▼

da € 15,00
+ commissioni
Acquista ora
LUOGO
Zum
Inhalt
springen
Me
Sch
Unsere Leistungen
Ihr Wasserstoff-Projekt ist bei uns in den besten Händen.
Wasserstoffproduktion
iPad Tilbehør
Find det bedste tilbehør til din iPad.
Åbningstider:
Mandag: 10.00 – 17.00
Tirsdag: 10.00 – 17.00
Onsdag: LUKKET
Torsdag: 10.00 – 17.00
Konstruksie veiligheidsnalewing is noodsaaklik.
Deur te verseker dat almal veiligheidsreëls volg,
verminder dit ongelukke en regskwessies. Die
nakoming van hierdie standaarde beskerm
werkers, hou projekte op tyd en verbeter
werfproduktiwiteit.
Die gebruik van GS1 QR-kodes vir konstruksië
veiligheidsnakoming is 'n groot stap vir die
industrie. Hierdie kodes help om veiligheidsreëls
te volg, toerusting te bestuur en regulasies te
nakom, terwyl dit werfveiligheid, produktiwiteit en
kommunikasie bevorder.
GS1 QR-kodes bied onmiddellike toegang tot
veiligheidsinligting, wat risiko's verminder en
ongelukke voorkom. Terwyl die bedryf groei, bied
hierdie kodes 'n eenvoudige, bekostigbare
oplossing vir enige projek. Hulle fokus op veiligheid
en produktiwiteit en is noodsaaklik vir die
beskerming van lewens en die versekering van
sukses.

▲

Your task is to extract the lines running from the one with "Onsdag: LUKKET" to the end of the material, inclusive, copying each exactly and adding nothing.

▶ [Solved problem]
Onsdag: LUKKET
Torsdag: 10.00 – 17.00
Konstruksie veiligheidsnalewing is noodsaaklik.
Deur te verseker dat almal veiligheidsreëls volg,
verminder dit ongelukke en regskwessies. Die
nakoming van hierdie standaarde beskerm
werkers, hou projekte op tyd en verbeter
werfproduktiwiteit.
Die gebruik van GS1 QR-kodes vir konstruksië
veiligheidsnakoming is 'n groot stap vir die
industrie. Hierdie kodes help om veiligheidsreëls
te volg, toerusting te bestuur en regulasies te
nakom, terwyl dit werfveiligheid, produktiwiteit en
kommunikasie bevorder.
GS1 QR-kodes bied onmiddellike toegang tot
veiligheidsinligting, wat risiko's verminder en
ongelukke voorkom. Terwyl die bedryf groei, bied
hierdie kodes 'n eenvoudige, bekostigbare
oplossing vir enige projek. Hulle fokus op veiligheid
en produktiwiteit en is noodsaaklik vir die
beskerming van lewens en die versekering van
sukses.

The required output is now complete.